I’m going to be a bit critical here, based on anecdotal evidence and viewing the syllabi of management courses that have come across my path, or which I have seen in the books which gave rise to those courses. My criticism is that, in the main, they focus on teaching methodologies that are getting other people to do the things that need to be done. My belief, based on this observation, is not that this is wrong, only that it starts ‘in the middle’.
The greater leadership/management books I have read start where management truly starts, and that is with the character, and not the competence, of the person upon whom managerial and leadership responsibilities lay.
Management specifically, and leadership to a greater degree than one might think, are skill sets that can be taught to anyone intelligent enough to understand and apply them. Including people like Hitler, Mugabe and Gadhafi. Character is something one can develop, certainly, but before you can develop good character fully – you have to either possess good character, or genuinely desire good character. Which means you already have some.
In other words, wanting to be a leader for selfish reasons may get you there, but the people following you will do so because they have to, not because they want to. Leading to benefit others, to improve things for the ‘things’ sake and not your own, results in people wanting to follow you because they want to, even if they have to. The quality and longevity of the results of any team is a reflection of whether a leader has good, or selfish character.
What the aforementioned training courses omit is the training that a potential manager or leader is not absolutely required to follow poor examples – or even good examples. The courses omit input on values and how they affect how we think and behave, and how values differ between people. How recognising and respecting those differences can improve relationships. How adhering to the values that (according to Rushworth M Kidder in the book, “Moral Courage”, Morrow Books, 2005) all people/groups identify as desirable and effective, but which so many leaders and managers ‘forget’ in the moment when it seems more expedient to capitulate and compromise their ethics rather than deal with conflict. (How many managers have you perceived have compromised their ethics because someone above them in the hierarchy is ‘too important’ to challenge?)

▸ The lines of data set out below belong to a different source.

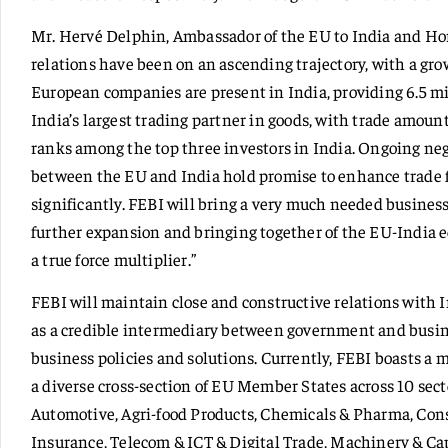
Mr. Hervé Delphin, Ambassador of the EU to India and Hon
relations have been on an ascending trajectory, with a gr
European companies are present in India, providing 6.5 mil
India’s largest trading partner in goods, with trade amoun
ranks among the top three investors in India. Ongoing ne
between the EU and India hold promise to enhance trade 
significantly. FEBI will bring a very much needed business
further expansion and bringing together of the EU-India e
a true force multiplier.”
FEBI will maintain close and constructive relations with 
as a credible intermediary between government and busine
business policies and solutions. Currently, FEBI boasts a
a diverse cross-section of EU Member States across 10 sect
Automotive, Agri-food Products, Chemicals & Pharma, Con
Insurance, Telecom & ICT & Digital Trade, Machinery & Ca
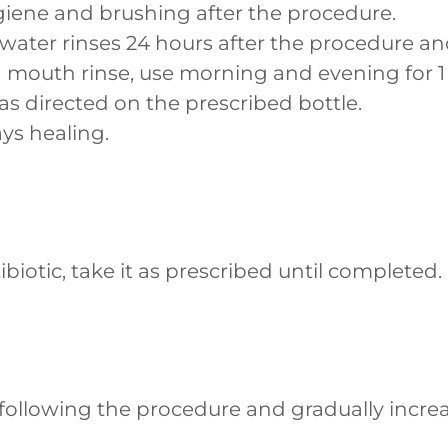
iene and brushing after the procedure.
ater rinses 24 hours after the procedure and
 mouth rinse, use morning and evening for 1
as directed on the prescribed bottle.
ys healing.
ibiotic, take it as prescribed until completed.
y following the procedure and gradually incre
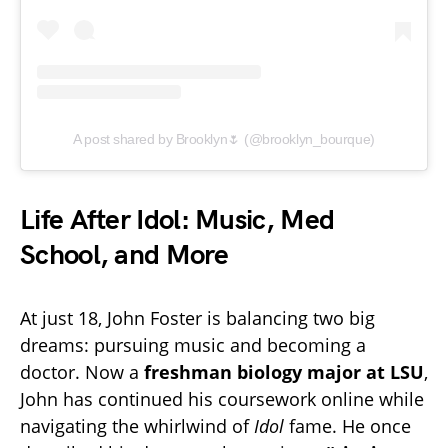
A post shared by Brooklyn🌷 (@brooklyn_bourque)
Life After Idol: Music, Med
School, and More
At just 18, John Foster is balancing two big
dreams: pursuing music and becoming a
doctor. Now a
freshman biology major at LSU
,
John has continued his coursework online while
navigating the whirlwind of
Idol
fame. He once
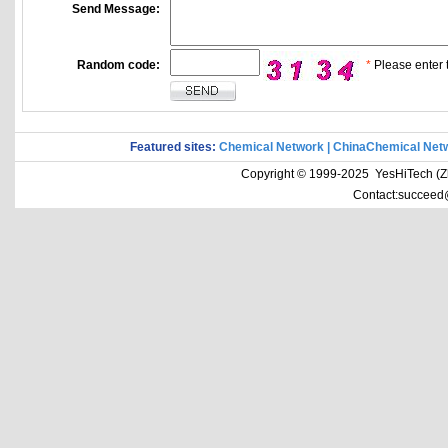
Send Message:
Random code:
*
Please enter t
Featured sites:
Chemical Network
|
ChinaChemical Net
Copyright © 1999-2025 YesHiTech (Zhe
Contact:succeed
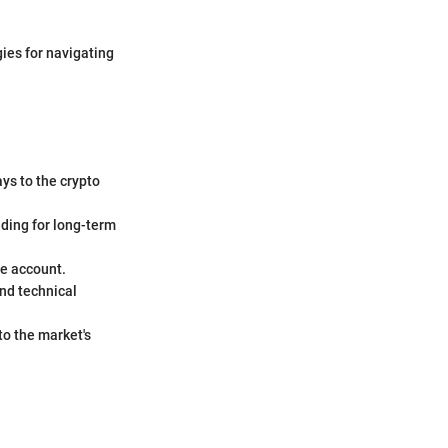
gies for navigating
ys to the crypto
lding for long-term
ge account.
nd technical
to the market's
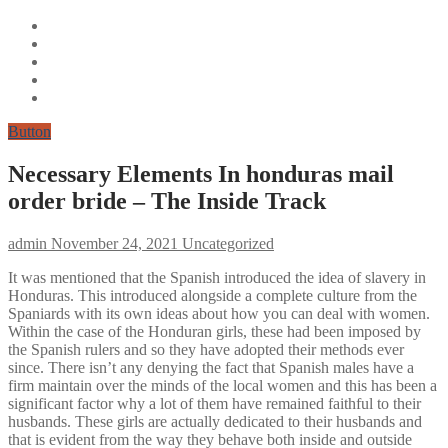
Button
Necessary Elements In honduras mail
order bride – The Inside Track
admin
November 24, 2021
Uncategorized
It was mentioned that the Spanish introduced the idea of slavery in
Honduras. This introduced alongside a complete culture from the
Spaniards with its own ideas about how you can deal with women.
Within the case of the Honduran girls, these had been imposed by
the Spanish rulers and so they have adopted their methods ever
since. There isn’t any denying the fact that Spanish males have a
firm maintain over the minds of the local women and this has been a
significant factor why a lot of them have remained faithful to their
husbands. These girls are actually dedicated to their husbands and
that is evident from the way they behave both inside and outside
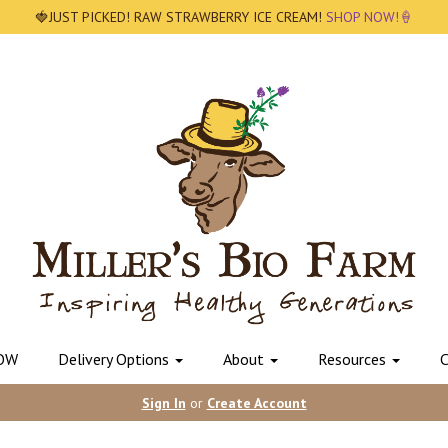
🍓JUST PICKED! RAW STRAWBERRY ICE CREAM!
SHOP NOW!🍦
OW
Delivery Options
About
Resources
C
Sign In
or
Create Account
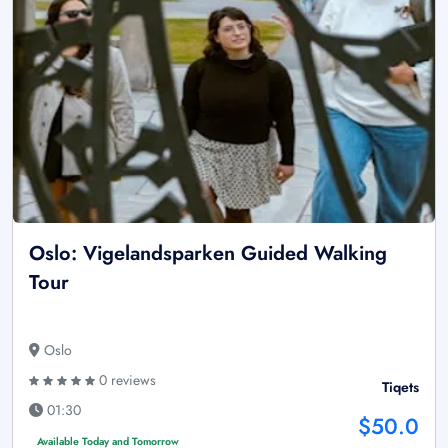
Oslo: Vigelandsparken Guided Walking
Tour
Oslo
0 reviews
Tiqets
01:30
$50.0
Available Today and Tomorrow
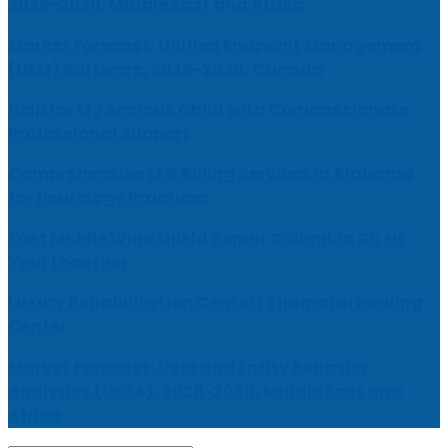
2026-2030, Middle East and Africa
Market Forecast: Unified Endpoint Management
(UEM) Software, 2026-2030, Canada
Help for My Anxious Child with Compassionate
Professional Support
Comprehensive EEG Billing Services in Alabama
for Neurology Practices
Fast Mobile Windshield Repair Columbia SC at
Your Location
Luxury Rehabilitation Center | Thamarai Healing
Center
Market Forecast: User and Entity Behavior
Analytics (UEBA), 2026-2030, Middle East and
Africa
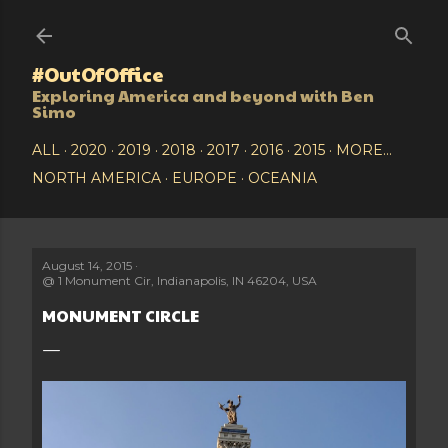
Skip to main content
#OutOfOffice
Exploring America and beyond with Ben
Simo
ALL
2020
2019
2018
2017
2016
2015
MORE…
NORTH AMERICA
EUROPE
OCEANIA
August 14, 2015
@
1 Monument Cir, Indianapolis, IN 46204, USA
MONUMENT CIRCLE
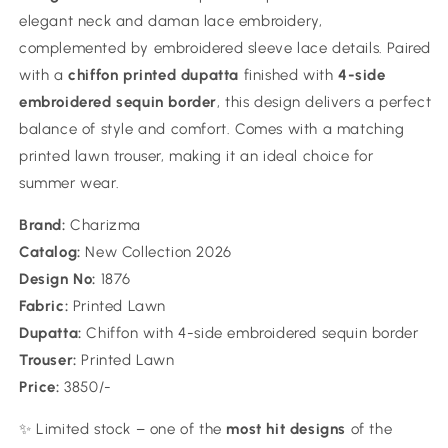
elegant neck and daman lace embroidery,
complemented by embroidered sleeve lace details. Paired
with a
chiffon printed dupatta
finished with
4-side
embroidered sequin border
, this design delivers a perfect
balance of style and comfort. Comes with a matching
printed lawn trouser, making it an ideal choice for
summer wear.
Brand:
Charizma
Catalog:
New Collection 2026
Design No:
1876
Fabric:
Printed Lawn
Dupatta:
Chiffon with 4-side embroidered sequin border
Trouser:
Printed Lawn
Price:
3850/-
✨ Limited stock – one of the
most hit designs
of the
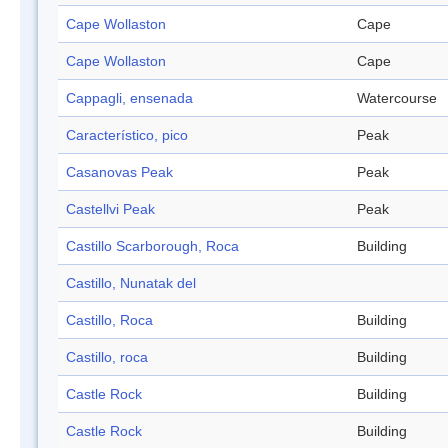
Cape Wollaston
Cape
Cape Wollaston
Cape
Cappagli, ensenada
Watercourse
Característico, pico
Peak
Casanovas Peak
Peak
Castellvi Peak
Peak
Castillo Scarborough, Roca
Building
Castillo, Nunatak del
Castillo, Roca
Building
Castillo, roca
Building
Castle Rock
Building
Castle Rock
Building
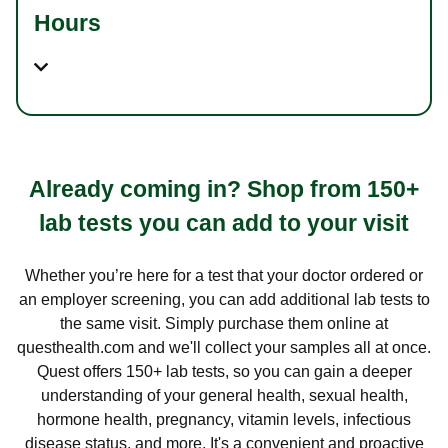
Hours
Already coming in? Shop from 150+
lab tests you can add to your visit
Whether you’re here for a test that your doctor ordered or
an employer screening, you can add additional lab tests to
the same visit. Simply purchase them online at
questhealth.com and we'll collect your samples all at once.
Quest offers 150+ lab tests, so you can gain a deeper
understanding of your general health, sexual health,
hormone health, pregnancy, vitamin levels, infectious
disease status, and more. It's a convenient and proactive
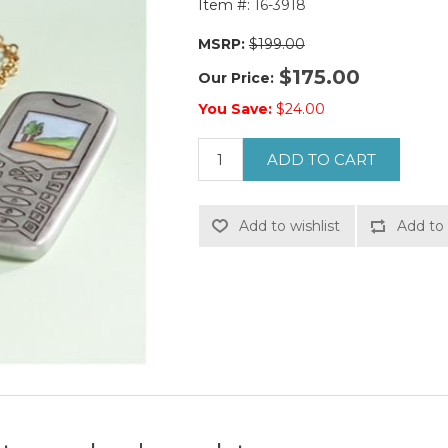
Item #:
16-3918
MSRP:
$199.00
$175.00
Our Price:
You Save:
$24.00
ADD TO CART
Add to wishlist
Add to 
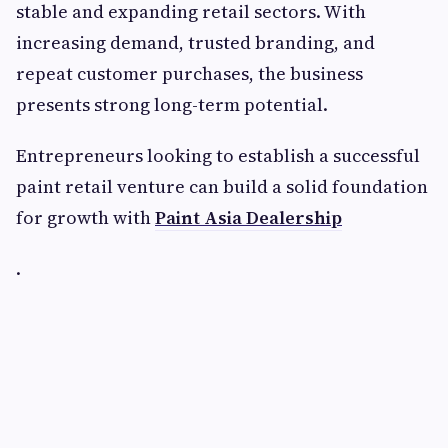
stable and expanding retail sectors. With
increasing demand, trusted branding, and
repeat customer purchases, the business
presents strong long-term potential.
Entrepreneurs looking to establish a successful
paint retail venture can build a solid foundation
for growth with
Paint Asia Dealership
.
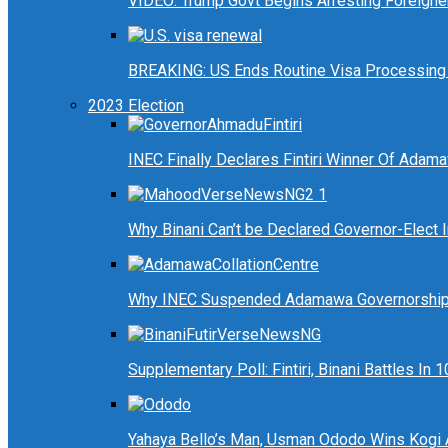
VIDEO: Trump Govt Begins Arresting Foreigners
BREAKING: US Ends Routine Visa Processing 
2023 Election
INEC Finally Declares Fintiri Winner Of Adam
Why Binani Can’t be Declared Governor-Elect
Why INEC Suspended Adamawa Governorship 
Supplementary Poll: Fintiri, Binani Battles I
Yahaya Bello’s Man, Usman Ododo Wins Kogi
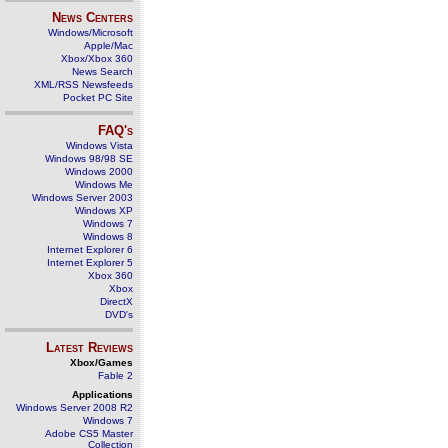
News Centers
Windows/Microsoft
Apple/Mac
Xbox/Xbox 360
News Search
XML/RSS Newsfeeds
Pocket PC Site
FAQ's
Windows Vista
Windows 98/98 SE
Windows 2000
Windows Me
Windows Server 2003
Windows XP
Windows 7
Windows 8
Internet Explorer 6
Internet Explorer 5
Xbox 360
Xbox
DirectX
DVD's
Latest Reviews
Xbox/Games
Fable 2
Applications
Windows Server 2008 R2
Windows 7
Adobe CS5 Master
Collection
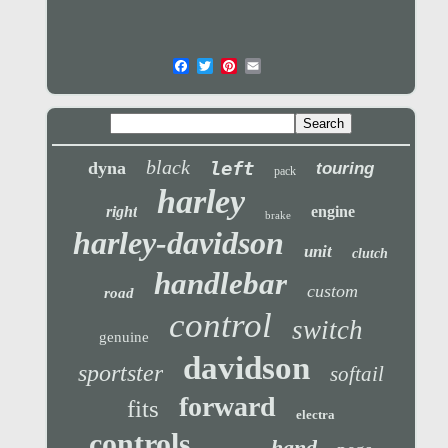
black
left
dyna
touring
pack
harley
right
engine
brake
harley-davidson
unit
clutch
handlebar
custom
road
control
switch
genuine
davidson
sportster
softail
forward
fits
electra
controls
hand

Kidder’s example surveys showed that there were 5 universal principles people wanted to demonstrate (and certainly which they expect to see shown by others!). They were essentially Honesty, Respect, Responsibility, Self-Respect (integrity?) and Compassion. Different terms were often used but these were the essential synonyms.
‘Proper’ Self-leadership training reinforces that a trainee has values that they know are representative of good character, starting with those five. It reinforces the need for trainees to be willing to stand up for those principles, or to fall on the self-destructive sword of capitulation and compromise. It helps trainees discover ethics – not situational ethics, real ethics – that will direct their behaviour.
That is how the world can be improved. Not by teaching a skill set, but by reinforcing good character in people, who then stand up for it.